Last night I was riding the bus home and surprised to find out that fifty-eight items from my vault had been transferred into the IT vault. Not only that, but seven of those items had then been removed from my vault.

When I looked at the itvault.agilekeychain on Dropbox, NONE of these fifty-eight items were in there… but my boss was swearing up and down that he could see my credit card numbers, bank account info, usernames, passwords, everything! It was all there…

This morning, when I came into work, I found that there were copies of fifty-one items in the IT vault that were mine, and seven items that were mine, but no longer in my own vault.

I immediately set about remediating this. Marking all fifty-three items in my vault with a “compromised” tag, and worked on retrieving the items from the IT vault, which were still not showing up in the .agilekeychain (1Passwordeverywhere nonsense). I could not delete these items from the IT vault. They simply wouldn’t be removed. Eventually I was able to export them so that I had a record of them, and then I exported the good work we had done in the IT vault, destroyed it, and recreated it so that it didn’t have my stuff in it. However, all my co-workers now had access to all my stuff… and they are pranksters to be sure.

I am glad that we are still trial-ing this software, and that we haven’t purchased it yet for everybody on my team… but I do have buyers remorse for the family pack I bought so that my wife and I could also practice good passwording.
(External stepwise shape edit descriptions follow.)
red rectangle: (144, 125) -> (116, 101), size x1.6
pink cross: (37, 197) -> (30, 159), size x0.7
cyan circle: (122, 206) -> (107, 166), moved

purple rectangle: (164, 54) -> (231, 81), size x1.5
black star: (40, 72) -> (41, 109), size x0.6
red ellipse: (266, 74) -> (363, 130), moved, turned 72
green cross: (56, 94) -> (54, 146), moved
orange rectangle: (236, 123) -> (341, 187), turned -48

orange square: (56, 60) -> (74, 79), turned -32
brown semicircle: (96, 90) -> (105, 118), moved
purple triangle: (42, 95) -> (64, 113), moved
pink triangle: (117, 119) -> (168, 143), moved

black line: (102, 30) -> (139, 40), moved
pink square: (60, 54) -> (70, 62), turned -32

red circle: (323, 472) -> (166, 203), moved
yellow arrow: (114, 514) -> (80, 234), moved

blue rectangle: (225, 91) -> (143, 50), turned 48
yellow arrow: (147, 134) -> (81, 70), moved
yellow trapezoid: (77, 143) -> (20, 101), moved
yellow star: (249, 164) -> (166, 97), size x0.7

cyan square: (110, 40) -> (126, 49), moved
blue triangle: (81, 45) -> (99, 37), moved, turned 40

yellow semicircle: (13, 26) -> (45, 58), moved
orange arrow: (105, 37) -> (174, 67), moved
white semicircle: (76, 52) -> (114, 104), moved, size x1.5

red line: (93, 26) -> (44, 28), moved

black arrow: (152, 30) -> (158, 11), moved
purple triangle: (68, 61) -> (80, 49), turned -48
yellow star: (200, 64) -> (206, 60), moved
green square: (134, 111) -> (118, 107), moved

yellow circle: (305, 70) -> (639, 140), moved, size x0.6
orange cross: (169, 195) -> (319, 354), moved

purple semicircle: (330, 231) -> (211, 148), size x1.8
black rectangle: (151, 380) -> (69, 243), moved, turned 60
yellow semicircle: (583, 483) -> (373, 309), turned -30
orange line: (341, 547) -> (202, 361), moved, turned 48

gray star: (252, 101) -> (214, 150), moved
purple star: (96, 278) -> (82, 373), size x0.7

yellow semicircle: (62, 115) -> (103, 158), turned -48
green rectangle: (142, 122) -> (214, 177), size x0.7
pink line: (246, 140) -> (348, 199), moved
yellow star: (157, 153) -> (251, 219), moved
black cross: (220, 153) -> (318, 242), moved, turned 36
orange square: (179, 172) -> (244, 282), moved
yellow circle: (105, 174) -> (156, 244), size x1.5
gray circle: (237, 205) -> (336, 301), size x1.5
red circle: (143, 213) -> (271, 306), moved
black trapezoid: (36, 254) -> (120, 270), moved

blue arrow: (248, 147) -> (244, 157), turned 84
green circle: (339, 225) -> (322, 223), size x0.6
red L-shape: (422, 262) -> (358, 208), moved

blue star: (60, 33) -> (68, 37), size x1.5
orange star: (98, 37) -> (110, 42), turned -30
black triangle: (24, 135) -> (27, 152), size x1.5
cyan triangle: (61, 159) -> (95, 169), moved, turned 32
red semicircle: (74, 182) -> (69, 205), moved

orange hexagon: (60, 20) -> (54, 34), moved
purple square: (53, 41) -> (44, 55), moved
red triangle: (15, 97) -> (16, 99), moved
When trying to contact AgileBits, (the publisher of 1Password) about this issue, they direct you to their support forums and claim that is the fastest way to get service. Unfortunately that support is not fast enough… I contacted them at 9:23 AM PDT today, and it is now 3:25 PM. I have not heard a word from them. Granted, they live in Toronto and I am in Seattle. But that means they got my contact around 12:30 PM their time - and have not yet responded to what I consider a fairly serious security breach.

At this point I think the best that can be said, is that I am very very very disappointed by 1Password, and by AgileBits as a company that should be standing by their product. I feel that they need to be more responsive when somebody brings up an issue like this on their support forums. I mean… this is supposed to be a tool designed to keep passwords secure, and all it has done for me is share all my stuffs with my co-workers. My only remediation at this point is to stop using it for my personal stuff. I will also use this as an example of why we should look elsewhere for password management. If a company cannot respond either via their forums or by email when something like this crops up, perhaps they don’t deserve our business. It may be that LastPass is a better solution - I will look into that tomorrow.

UPDATE - 2014-04-30: I am happy to report that AgileBits did eventually get in touch with me. It seems they have been utterly swamped with support requests in the wake of Heartbleed. Anyway, after a number of back and forths whereby I explained my issue,a nd how I could reporduce it, they sent the issue off to their development team, who confirmed that there was a bug in v4.2.2 that they had seen cause this issue ina couple of rare cases. I am assured that the issue is fixed in v4.3, and indeed I have seen neither hide nor hair of the issue since upgrading the 4.3 and making sure I destroyed the shared vault, creating a new one form exported data. Today I updated to v4.4... I guess we will see what happens going forward, but I fees confident that the issue is resolved.